Desde avaliação da personalidade de Bolsonaro, tarefa
que a ciência política nunca autorizou politólogo a fazer em nome dela, ou da
afirmação de que "democracia modera", conclusão a que a história
política nunca permitiu chegar em nome dela, ou da sacada de que Moro seria
um "dique" ao presidente, até a máxima da catatonia analítica
"instituições estão funcionando", foram muitas tentativas de
apaziguar o "alarmismo".
Sempre equivocadas, o tempo as transformou em
caricatas. De golpistas na Presidência à tentativa de golpe e plano de
assassinato, os alertas de risco não eram tão extravagantes e
clarividentes assim.
A psicanálise foi mais realista e arguta. O psicanalista Luiz Meyer, na Folha de junho de 2020 ("Por que haverá golpe"), antecipava tentativa de golpe não como dúvida de cientista político mergulhado em planilha de dados, mas como determinação psíquica inexorável. Não tratava do golpe como hipótese, nem tinha a ambição sabichona de cálculo de riscos. Quis apenas explicar por que o ímpeto golpista não era brincadeira:
"Não estamos diante de um bufão
histriônico que bate bumbo na praça de uma pequena cidade do interior.
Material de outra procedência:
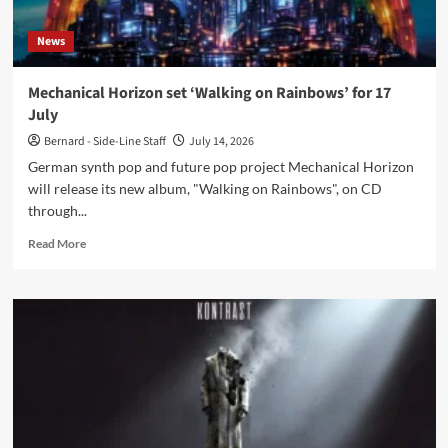
as
Ronan
News
Harris
recovers
from
Mechanical Horizon set ‘Walking on Rainbows’ for 17
back
July
surgery
Bernard - Side-Line Staff
July 14, 2026
German synth pop and future pop project Mechanical Horizon
will release its new album, "Walking on Rainbows", on CD
through...
Read
Read More
more
about
Mechanical
Horizon
set
‘Walking
on
Rainbows’
for
17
O número
que encena é a expressão da criança intolerante, assombrada pela cadeirinha,
que se apresenta como o redentor que vai borrar todos limites e limitações.
Encurralado por uma mente que serve a criancinha com quem está identificado,
que não aceita nem suporta modalidade alguma de ‘cinto’, ele precisa criar um
mundo em que todas as cadeirinhas sejam destruídas".
O dia 8 de
janeiro de 2023 serve como alerta simbólico sobre muitas
coisas. Primeiro, a fragilidade constitutiva do regime democrático. Mesmo que
se possa explicar por que algumas democracias são mais estáveis e longevas que
outras, não temos ferramentas tão potentes para determinar riscos com precisão.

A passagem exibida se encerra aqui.